- Opening Delimiter -

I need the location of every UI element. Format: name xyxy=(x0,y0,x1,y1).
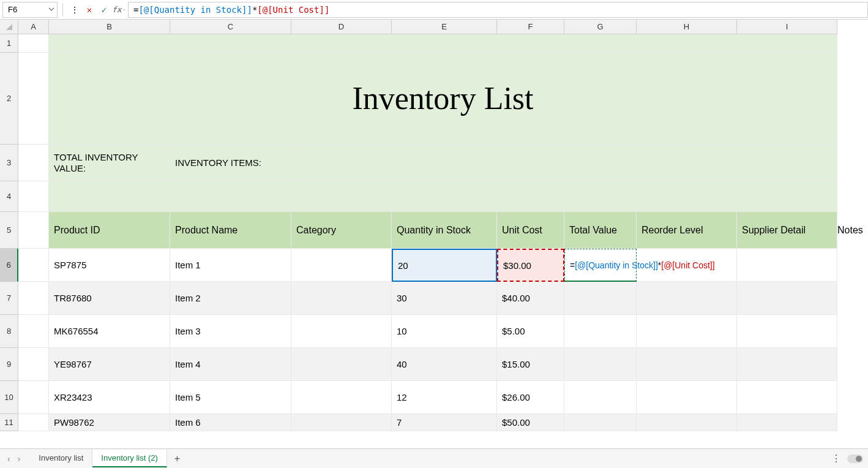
column-header-C[interactable]: C xyxy=(170,20,291,34)
row-header-11[interactable]: 11 xyxy=(0,414,18,431)
row-header-4[interactable]: 4 xyxy=(0,181,18,212)
reorder-cell[interactable] xyxy=(637,414,737,431)
cell-A1[interactable] xyxy=(18,34,49,53)
category-cell[interactable] xyxy=(291,414,392,431)
add-sheet-button[interactable]: + xyxy=(167,450,187,468)
cell-A5[interactable] xyxy=(18,212,49,249)
sheet-cells[interactable]: Inventory ListTOTAL INVENTORY VALUE:INVE… xyxy=(18,34,837,431)
reorder-cell[interactable] xyxy=(637,381,737,414)
cell-merged-top[interactable] xyxy=(49,34,837,53)
column-header-E[interactable]: E xyxy=(392,20,497,34)
category-cell[interactable] xyxy=(291,348,392,381)
tab-prev-button[interactable]: ‹ xyxy=(5,453,13,465)
sheet-tab[interactable]: Inventory list (2) xyxy=(92,450,166,467)
reorder-header[interactable]: Reorder Level xyxy=(637,212,737,249)
cell-A7[interactable] xyxy=(18,282,49,315)
product-name-cell[interactable]: Item 5 xyxy=(170,381,291,414)
editing-cell[interactable]: =[@[Quantity in Stock]]*[@[Unit Cost]] xyxy=(564,249,637,282)
row-header-2[interactable]: 2 xyxy=(0,53,18,145)
row-header-3[interactable]: 3 xyxy=(0,145,18,181)
product-name-cell[interactable]: Item 2 xyxy=(170,282,291,315)
formula-input[interactable]: =[@[Quantity in Stock]]*[@[Unit Cost]] xyxy=(128,2,868,18)
reorder-cell[interactable] xyxy=(637,315,737,348)
product-id-cell[interactable]: YE98767 xyxy=(49,348,170,381)
column-header-B[interactable]: B xyxy=(49,20,170,34)
view-toggle[interactable] xyxy=(847,455,863,463)
product-id-header[interactable]: Product ID xyxy=(49,212,170,249)
cell-A6[interactable] xyxy=(18,249,49,282)
unit-cost-header[interactable]: Unit Cost xyxy=(497,212,564,249)
total-value-cell[interactable] xyxy=(564,348,637,381)
fx-button[interactable]: fx xyxy=(112,3,125,17)
column-header-H[interactable]: H xyxy=(637,20,737,34)
row-header-5[interactable]: 5 xyxy=(0,212,18,249)
cell-A2[interactable] xyxy=(18,53,49,145)
row-header-1[interactable]: 1 xyxy=(0,34,18,53)
reorder-cell[interactable] xyxy=(637,348,737,381)
total-value-cell[interactable] xyxy=(564,315,637,348)
supplier-cell[interactable] xyxy=(737,315,837,348)
cost-cell[interactable]: $5.00 xyxy=(497,315,564,348)
column-header-I[interactable]: I xyxy=(737,20,837,34)
cell-A10[interactable] xyxy=(18,381,49,414)
supplier-cell[interactable] xyxy=(737,381,837,414)
more-icon[interactable]: ⋮ xyxy=(68,3,81,17)
qty-cell[interactable]: 12 xyxy=(392,381,497,414)
product-name-cell[interactable]: Item 3 xyxy=(170,315,291,348)
cell-A9[interactable] xyxy=(18,348,49,381)
supplier-cell[interactable] xyxy=(737,348,837,381)
qty-header[interactable]: Quantity in Stock xyxy=(392,212,497,249)
qty-cell[interactable]: 10 xyxy=(392,315,497,348)
category-header[interactable]: Category xyxy=(291,212,392,249)
product-id-cell[interactable]: PW98762 xyxy=(49,414,170,431)
cancel-button[interactable]: ✕ xyxy=(83,3,96,17)
select-all-corner[interactable] xyxy=(0,20,18,34)
qty-cell[interactable]: 30 xyxy=(392,282,497,315)
supplier-cell[interactable] xyxy=(737,282,837,315)
supplier-header[interactable]: Supplier DetailNotes xyxy=(737,212,837,249)
product-name-cell[interactable]: Item 6 xyxy=(170,414,291,431)
total-value-header[interactable]: Total Value xyxy=(564,212,637,249)
tab-options-icon[interactable]: ⋮ xyxy=(831,453,841,464)
product-name-cell[interactable]: Item 4 xyxy=(170,348,291,381)
total-value-cell[interactable] xyxy=(564,414,637,431)
name-box[interactable]: F6 xyxy=(2,2,58,18)
cell-A8[interactable] xyxy=(18,315,49,348)
cell-A11[interactable] xyxy=(18,414,49,431)
cost-cell[interactable]: $30.00 xyxy=(497,249,564,282)
column-header-A[interactable]: A xyxy=(18,20,49,34)
supplier-cell[interactable] xyxy=(737,414,837,431)
row-header-6[interactable]: 6 xyxy=(0,249,18,282)
product-id-cell[interactable]: XR23423 xyxy=(49,381,170,414)
total-inventory-label[interactable]: TOTAL INVENTORY VALUE: xyxy=(49,145,170,181)
inventory-items-label[interactable]: INVENTORY ITEMS: xyxy=(170,145,291,181)
category-cell[interactable] xyxy=(291,315,392,348)
row-header-8[interactable]: 8 xyxy=(0,315,18,348)
row-header-7[interactable]: 7 xyxy=(0,282,18,315)
column-header-F[interactable]: F xyxy=(497,20,564,34)
category-cell[interactable] xyxy=(291,249,392,282)
column-header-D[interactable]: D xyxy=(291,20,392,34)
cell-A4[interactable] xyxy=(18,181,49,212)
cell-A3[interactable] xyxy=(18,145,49,181)
name-box-dropdown-icon[interactable] xyxy=(48,5,54,14)
sheet-tab[interactable]: Inventory list xyxy=(30,450,92,467)
qty-cell[interactable]: 40 xyxy=(392,348,497,381)
product-name-cell[interactable]: Item 1 xyxy=(170,249,291,282)
cost-cell[interactable]: $15.00 xyxy=(497,348,564,381)
qty-cell[interactable]: 20 xyxy=(392,249,497,282)
category-cell[interactable] xyxy=(291,381,392,414)
cell-merged-r3[interactable] xyxy=(291,145,837,181)
column-header-G[interactable]: G xyxy=(564,20,637,34)
cost-cell[interactable]: $40.00 xyxy=(497,282,564,315)
supplier-cell[interactable] xyxy=(737,249,837,282)
row-header-9[interactable]: 9 xyxy=(0,348,18,381)
total-value-cell[interactable] xyxy=(564,381,637,414)
product-id-cell[interactable]: MK676554 xyxy=(49,315,170,348)
cost-cell[interactable]: $50.00 xyxy=(497,414,564,431)
enter-button[interactable]: ✓ xyxy=(97,3,111,17)
cell-merged-r4[interactable] xyxy=(49,181,837,212)
page-title[interactable]: Inventory List xyxy=(49,53,837,145)
tab-next-button[interactable]: › xyxy=(15,453,23,465)
qty-cell[interactable]: 7 xyxy=(392,414,497,431)
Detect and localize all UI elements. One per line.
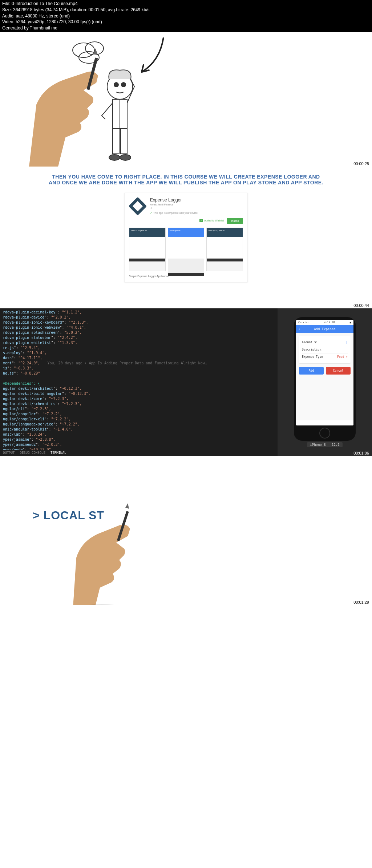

- Closing Delimiter -

• [What you are asked to do]: Please copy the preceding records exactly and omit the images.

• [Answer to the exercise]:
I need the location of every UI element. Format: name xyxy=(x0,y0,x1,y1).
column-header-C[interactable]: C xyxy=(170,20,291,34)
row-header-11[interactable]: 11 xyxy=(0,414,18,431)
row-header-4[interactable]: 4 xyxy=(0,181,18,212)
reorder-cell[interactable] xyxy=(637,414,737,431)
cell-A1[interactable] xyxy=(18,34,49,53)
category-cell[interactable] xyxy=(291,414,392,431)
add-sheet-button[interactable]: + xyxy=(167,450,187,468)
cell-A5[interactable] xyxy=(18,212,49,249)
sheet-cells[interactable]: Inventory ListTOTAL INVENTORY VALUE:INVE… xyxy=(18,34,837,431)
reorder-cell[interactable] xyxy=(637,381,737,414)
cell-merged-top[interactable] xyxy=(49,34,837,53)
column-header-E[interactable]: E xyxy=(392,20,497,34)
category-cell[interactable] xyxy=(291,348,392,381)
tab-prev-button[interactable]: ‹ xyxy=(5,453,13,465)
sheet-tab[interactable]: Inventory list (2) xyxy=(92,450,166,467)
reorder-header[interactable]: Reorder Level xyxy=(637,212,737,249)
cell-A7[interactable] xyxy=(18,282,49,315)
product-name-cell[interactable]: Item 5 xyxy=(170,381,291,414)
editing-cell[interactable]: =[@[Quantity in Stock]]*[@[Unit Cost]] xyxy=(564,249,637,282)
row-header-2[interactable]: 2 xyxy=(0,53,18,145)
row-header-3[interactable]: 3 xyxy=(0,145,18,181)
product-name-cell[interactable]: Item 2 xyxy=(170,282,291,315)
formula-input[interactable]: =[@[Quantity in Stock]]*[@[Unit Cost]] xyxy=(128,2,868,18)
reorder-cell[interactable] xyxy=(637,315,737,348)
product-id-cell[interactable]: YE98767 xyxy=(49,348,170,381)
column-header-B[interactable]: B xyxy=(49,20,170,34)
view-toggle[interactable] xyxy=(847,455,863,463)
product-id-header[interactable]: Product ID xyxy=(49,212,170,249)
cell-A6[interactable] xyxy=(18,249,49,282)
unit-cost-header[interactable]: Unit Cost xyxy=(497,212,564,249)
total-value-cell[interactable] xyxy=(564,348,637,381)
fx-button[interactable]: fx xyxy=(112,3,125,17)
column-header-H[interactable]: H xyxy=(637,20,737,34)
row-header-5[interactable]: 5 xyxy=(0,212,18,249)
cell-A2[interactable] xyxy=(18,53,49,145)
row-header-1[interactable]: 1 xyxy=(0,34,18,53)
reorder-cell[interactable] xyxy=(637,348,737,381)
total-value-cell[interactable] xyxy=(564,315,637,348)
supplier-cell[interactable] xyxy=(737,315,837,348)
cost-cell[interactable]: $5.00 xyxy=(497,315,564,348)
column-header-I[interactable]: I xyxy=(737,20,837,34)
cell-A10[interactable] xyxy=(18,381,49,414)
supplier-cell[interactable] xyxy=(737,381,837,414)
more-icon[interactable]: ⋮ xyxy=(68,3,81,17)
qty-cell[interactable]: 12 xyxy=(392,381,497,414)
product-name-cell[interactable]: Item 3 xyxy=(170,315,291,348)
cell-A9[interactable] xyxy=(18,348,49,381)
supplier-cell[interactable] xyxy=(737,348,837,381)
qty-header[interactable]: Quantity in Stock xyxy=(392,212,497,249)
qty-cell[interactable]: 10 xyxy=(392,315,497,348)
category-header[interactable]: Category xyxy=(291,212,392,249)
product-id-cell[interactable]: PW98762 xyxy=(49,414,170,431)
cancel-button[interactable]: ✕ xyxy=(83,3,96,17)
select-all-corner[interactable] xyxy=(0,20,18,34)
qty-cell[interactable]: 30 xyxy=(392,282,497,315)
supplier-cell[interactable] xyxy=(737,282,837,315)
supplier-header[interactable]: Supplier DetailNotes xyxy=(737,212,837,249)
product-name-cell[interactable]: Item 6 xyxy=(170,414,291,431)
total-value-header[interactable]: Total Value xyxy=(564,212,637,249)
tab-options-icon[interactable]: ⋮ xyxy=(831,453,841,464)
product-name-cell[interactable]: Item 4 xyxy=(170,348,291,381)
total-value-cell[interactable] xyxy=(564,414,637,431)
name-box[interactable]: F6 xyxy=(2,2,58,18)
cell-A8[interactable] xyxy=(18,315,49,348)
cell-A11[interactable] xyxy=(18,414,49,431)
cost-cell[interactable]: $30.00 xyxy=(497,249,564,282)
column-header-A[interactable]: A xyxy=(18,20,49,34)
supplier-cell[interactable] xyxy=(737,414,837,431)
row-header-6[interactable]: 6 xyxy=(0,249,18,282)
product-id-cell[interactable]: XR23423 xyxy=(49,381,170,414)
total-inventory-label[interactable]: TOTAL INVENTORY VALUE: xyxy=(49,145,170,181)
inventory-items-label[interactable]: INVENTORY ITEMS: xyxy=(170,145,291,181)
category-cell[interactable] xyxy=(291,315,392,348)
row-header-8[interactable]: 8 xyxy=(0,315,18,348)
row-header-7[interactable]: 7 xyxy=(0,282,18,315)
column-header-F[interactable]: F xyxy=(497,20,564,34)
category-cell[interactable] xyxy=(291,249,392,282)
column-header-D[interactable]: D xyxy=(291,20,392,34)
cell-A4[interactable] xyxy=(18,181,49,212)
cell-A3[interactable] xyxy=(18,145,49,181)
name-box-dropdown-icon[interactable] xyxy=(48,5,54,14)
sheet-tab[interactable]: Inventory list xyxy=(30,450,92,467)
qty-cell[interactable]: 40 xyxy=(392,348,497,381)
product-name-cell[interactable]: Item 1 xyxy=(170,249,291,282)
cost-cell[interactable]: $15.00 xyxy=(497,348,564,381)
qty-cell[interactable]: 20 xyxy=(392,249,497,282)
category-cell[interactable] xyxy=(291,381,392,414)
cell-merged-r3[interactable] xyxy=(291,145,837,181)
column-header-G[interactable]: G xyxy=(564,20,637,34)
cost-cell[interactable]: $40.00 xyxy=(497,282,564,315)
supplier-cell[interactable] xyxy=(737,249,837,282)
row-header-9[interactable]: 9 xyxy=(0,348,18,381)
total-value-cell[interactable] xyxy=(564,381,637,414)
product-id-cell[interactable]: MK676554 xyxy=(49,315,170,348)
cost-cell[interactable]: $50.00 xyxy=(497,414,564,431)
enter-button[interactable]: ✓ xyxy=(97,3,111,17)
cell-merged-r4[interactable] xyxy=(49,181,837,212)
page-title[interactable]: Inventory List xyxy=(49,53,837,145)
tab-next-button[interactable]: › xyxy=(15,453,23,465)
qty-cell[interactable]: 7 xyxy=(392,414,497,431)
Detect and localize all UI elements. One per line.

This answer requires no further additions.